== What is required ==
I would like the records restated word for word, without the pictures.

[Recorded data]
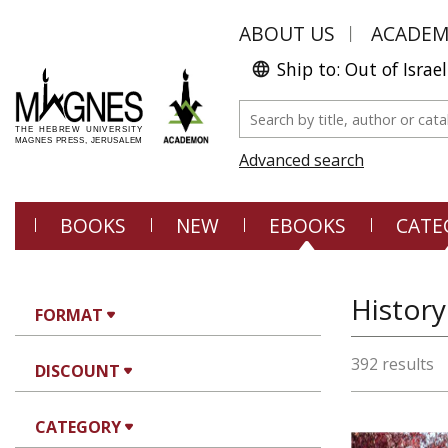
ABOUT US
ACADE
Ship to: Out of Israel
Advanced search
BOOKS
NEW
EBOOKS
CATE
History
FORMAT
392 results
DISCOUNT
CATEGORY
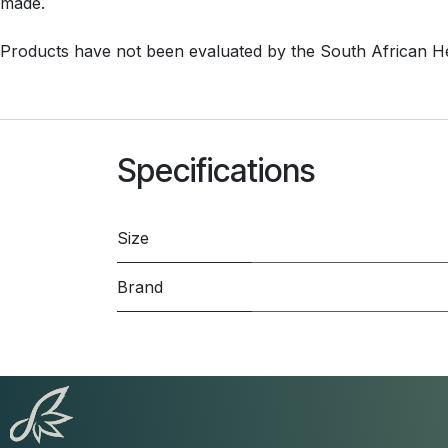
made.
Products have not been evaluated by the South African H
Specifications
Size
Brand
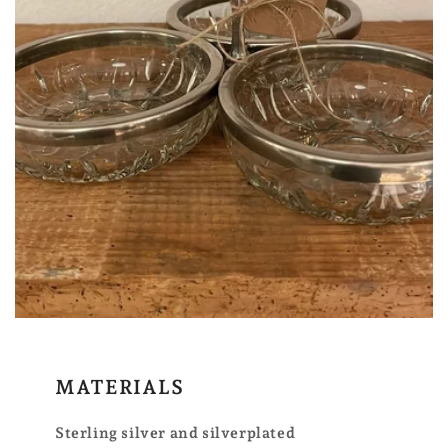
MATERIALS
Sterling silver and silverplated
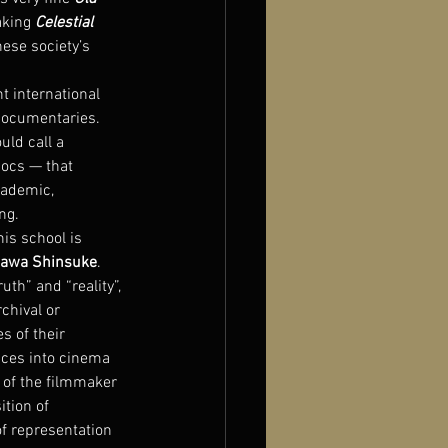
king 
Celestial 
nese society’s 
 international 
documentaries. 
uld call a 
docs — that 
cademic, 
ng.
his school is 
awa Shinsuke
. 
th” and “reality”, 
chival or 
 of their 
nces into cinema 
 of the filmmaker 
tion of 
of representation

== Task answer ==
ABOUT US
ACADE
Ship to: Out of Israel
Advanced search
BOOKS
NEW
EBOOKS
CATE
History
FORMAT
392 results
DISCOUNT
CATEGORY
made.
Products have not been evaluated by the South African H
Specifications
Size
Brand
MATERIALS
Sterling silver and silverplated
king 
Celestial 
nese society’s 
 international 
documentaries. 
uld call a 
docs — that 
cademic, 
ng.
his school is 
awa Shinsuke
. 
th” and “reality”, 
chival or 
 of their 
nces into cinema 
 of the filmmaker 
tion of 
of representation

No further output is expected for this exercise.